Assignment
Search term "góðan": please copy every line of the records below that contains it.

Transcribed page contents
——
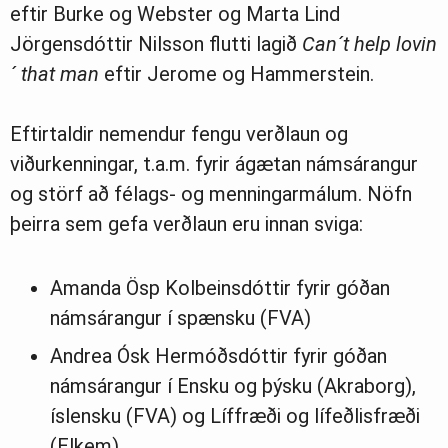
eftir Burke og Webster og Marta Lind
Jörgensdóttir Nilsson flutti lagið
Can´t help lovin
´ that man
eftir Jerome og Hammerstein.
Eftirtaldir nemendur fengu verðlaun og
viðurkenningar, t.a.m. fyrir ágætan námsárangur
og störf að félags- og menningarmálum. Nöfn
þeirra sem gefa verðlaun eru innan sviga:
Amanda Ösp Kolbeinsdóttir fyrir góðan
námsárangur í spænsku (FVA)
Andrea Ósk Hermóðsdóttir fyrir góðan
námsárangur í Ensku og þýsku (Akraborg),
íslensku (FVA) og Líffræði og lífeðlisfræði
(Elkem)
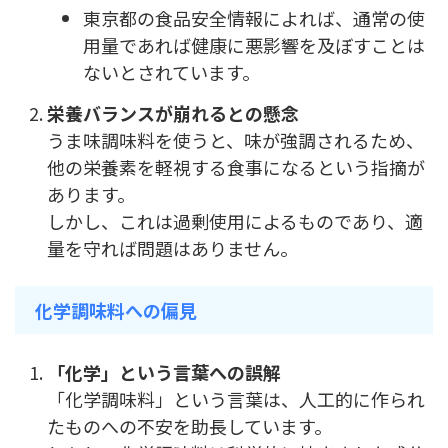
東京都の食品安全情報によれば、通常の使
用量であれば健康に悪影響を及ぼすことは
ないとされています。
栄養バランスが崩れるとの懸念
うま味調味料を使うと、味が強調されるため、
他の栄養素を軽視する食事になるという指摘が
あります。
しかし、これは過剰使用によるものであり、適
量を守れば問題はありません。
化学調味料への偏見
「化学」という言葉への誤解
「化学調味料」という言葉は、人工的に作られ
たものへの不安を助長しています。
——
Exercise result
Amanda Ösp Kolbeinsdóttir fyrir góðan
Andrea Ósk Hermóðsdóttir fyrir góðan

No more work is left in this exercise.